In ottobre il “Comandante” e poeta era ancora al centro di trame, incontri, manovre. Facta puntava sulla sua presenza e sul discorso che avrebbe dovuto pronunciare a Roma il 4 novembre per le celebrazioni del Milite Ignoto, tre giorni prima della riapertura del Parlamento fissata per il 7. In quel discorso, presumibilmente di fronte a centinaia di migliaia di persone, D’Annunzio avrebbe dovuto esortare all’unità nazionale aprendo così la strada a quel governo presieduto da Giolitti e con i fascisti al suo interno che era l’obiettivo di Facta. A spingere D’Annunzio non erano solo i volponi liberali. Alceste De Ambris, ex sindacalista rivoluzionario, estensore della Carta del Carnaro, il progetto sociale della “Libera città di Fiume”, e con lui i legionari fiumani, dai quali il fascismo aveva preso tutto dalla coreografia e nulla dalla visione politica rivoluzionaria, premevano sul Vate perché si schierasse apertamente contro Mussolini. Era pronto per l’uscita a metà del mese il loro giornale, La Patria del Popolo, radicalmente antifascista.

Mussolini sapeva che D’Annunzio poteva costituire un ostacolo insormontabile. L’11 ottobre si presentò così al Vittoriale, per sondare le intenzioni del Vate: “Non vi chiedo di schierarvi con noi ma sono sicuro che non vi metterete contro questi meravigliosi giovani”. La replica dell’Immaginifico è sibillina e ambigua. Il duce lasciò Gardone senza aver raggiunto l’obiettivo. Della mediazione diplomatica si incaricò Costanzo Ciano, eroe di guerra, l’uomo della “beffa di Buccari” del febbraio 1918, quando tre motosiluranti avevano effettuato un’incursione beffarda contro la flotta austro-ungarica nella baia di Buccari. Tra gli incursori c’era anche D’Annunzio.

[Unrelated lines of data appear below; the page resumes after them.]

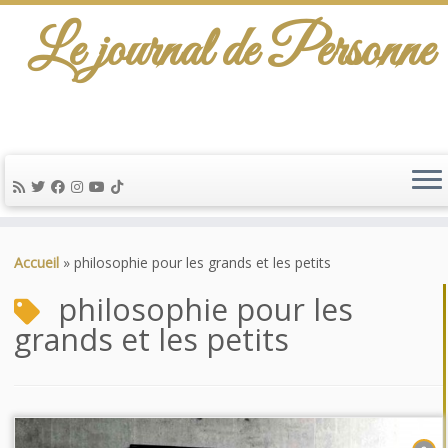
Le journal de Personne
Passer
au
Accueil
»
philosophie pour les grands et les petits
contenu
philosophie pour les
grands et les petits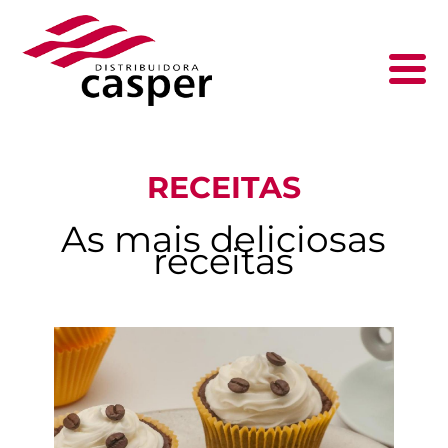
RECEITAS
As mais deliciosas
receitas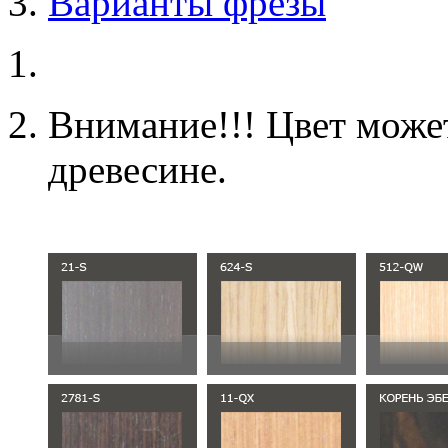
Варианты фрезы
Внимание!!! Цвет может
древесине.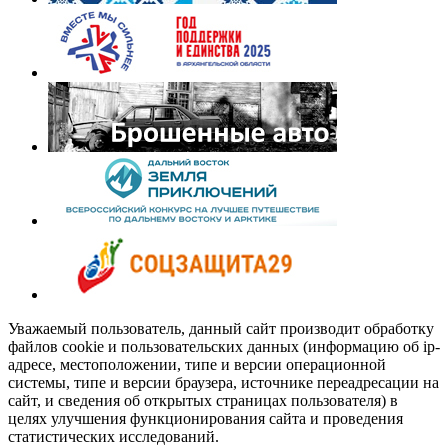
Уважаемый пользователь, данный сайт производит обработку
файлов cookie и пользовательских данных (информацию об ip-
адресе, местоположении, типе и версии операционной
системы, типе и версии браузера, источнике переадресации на
сайт, и сведения об открытых страницах пользователя) в
целях улучшения функционирования сайта и проведения
статистических исследований.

Ciano, fascista molto vicino ai nazionalisti e ai monarchici, riuscì a tessere la tela di un accordo. A Genova la Federazione dei Lavoratori del Mare guidata da un ex legionario dannunziano, Giuliano Giulietti, era impegnata in uno scontro durissimo con gli armatori ma anche con il sindacato fascista, la Corporazione del Mare. A sorpresa Mussolini, D’Annunzio e Giulietti firmano un protocollo d’intesa che salvò il sindacato dannunziano, scatenò le ire degli armatori, provocò un diluvio di proteste da parte dei sindacalisti in camicia nera. Mussolini, convinto di aver neutralizzato d’Annunzio, non fece una piega. Si fece negare quando gli armatori furibondi lo cercarono a Milano. Cestinò senza un commento le proteste della Corporazione del Mare.

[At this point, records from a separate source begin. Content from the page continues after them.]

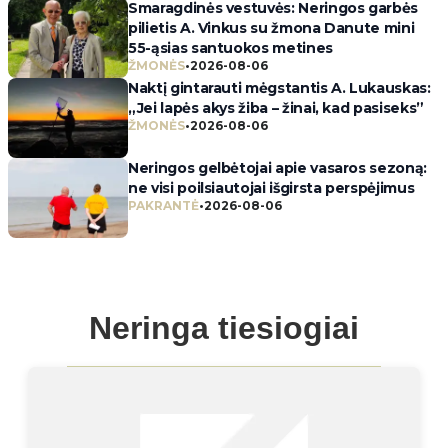
Smaragdinės vestuvės: Neringos garbės
pilietis A. Vinkus su žmona Danute mini
55-ąsias santuokos metines
ŽMONĖS
•
2026-08-06
Naktį gintarauti mėgstantis A. Lukauskas:
„Jei lapės akys žiba – žinai, kad pasiseks”
ŽMONĖS
•
2026-08-06
Neringos gelbėtojai apie vasaros sezoną:
ne visi poilsiautojai išgirsta perspėjimus
PAKRANTĖ
•
2026-08-06
Neringa tiesiogiai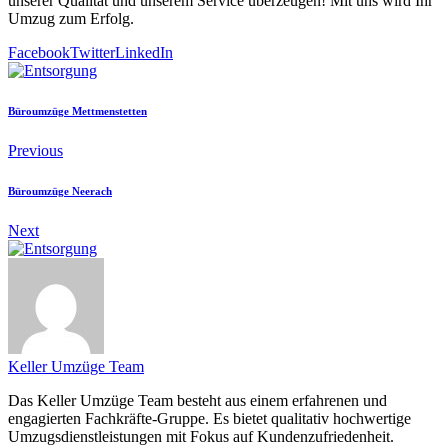
unserer Qualität und unserem Service überzeugen! Mit uns wird Ihr
Umzug zum Erfolg.
Facebook
Twitter
LinkedIn
Büroumzüge Mettmenstetten
Previous
Büroumzüge Neerach
Next
Keller Umzüge Team
Das Keller Umzüge Team besteht aus einem erfahrenen und
engagierten Fachkräfte-Gruppe. Es bietet qualitativ hochwertige
Umzugsdienstleistungen mit Fokus auf Kundenzufriedenheit.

La speranza di disinnescare la minaccia eversiva del fascismo grazie al futuro discorso di D’Annunzio sarebbe sopravvissuta ancora per qualche giorno ma Mussolini era ora certo di aver imbrigliato il Comandante. Il principale rischio era adesso che Facta forzasse la mano presentando le dimissioni anche a Parlamento chiuso e aprendo così la strada al ministero Giolitti che, tra tutte le ipotesi in campo che il duce fingeva di sostenere, era quella più temuta. Il 13 ottobre, in effetti, il ministro della Guerra Soleri era corso a Cavour per portare all’anziano statista piemontese un messaggio di Facta che lo esortava a rompere gli indugi. L’esito, comunicato subito per telefono al presidente del consiglio, sembrava positivo: “Tutto bene: lo zio ha già scritto a matita la lista dei ministri”.

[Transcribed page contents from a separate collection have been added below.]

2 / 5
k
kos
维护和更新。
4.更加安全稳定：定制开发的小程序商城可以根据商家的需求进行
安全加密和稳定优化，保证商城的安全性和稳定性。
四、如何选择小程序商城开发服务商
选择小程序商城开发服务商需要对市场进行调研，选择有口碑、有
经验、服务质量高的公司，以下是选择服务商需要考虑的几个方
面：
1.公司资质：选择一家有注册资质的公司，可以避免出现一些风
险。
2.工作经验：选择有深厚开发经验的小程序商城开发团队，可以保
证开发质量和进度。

Su questa base, il giorno stesso, Facta aveva proposto al governo di rassegnare le dimissioni nelle mani del re ma la proposta era stata respinta dai ministri. Due giorni dopo, in un colloquio chiesto da Bianchi, Facta assicurò al segretario del Pnf che non ci sarebbero state dimissioni e crisi extraparlamentare prima della riapertura del Parlamento, il 7 novembre. Per cogliere “l’attimo fuggente” impadronendosi dello Stato prima di vedere le loro fortune dissolversi come era successo ai socialisti due anni prima, i fascisti avevano a disposizione due o tre settimane.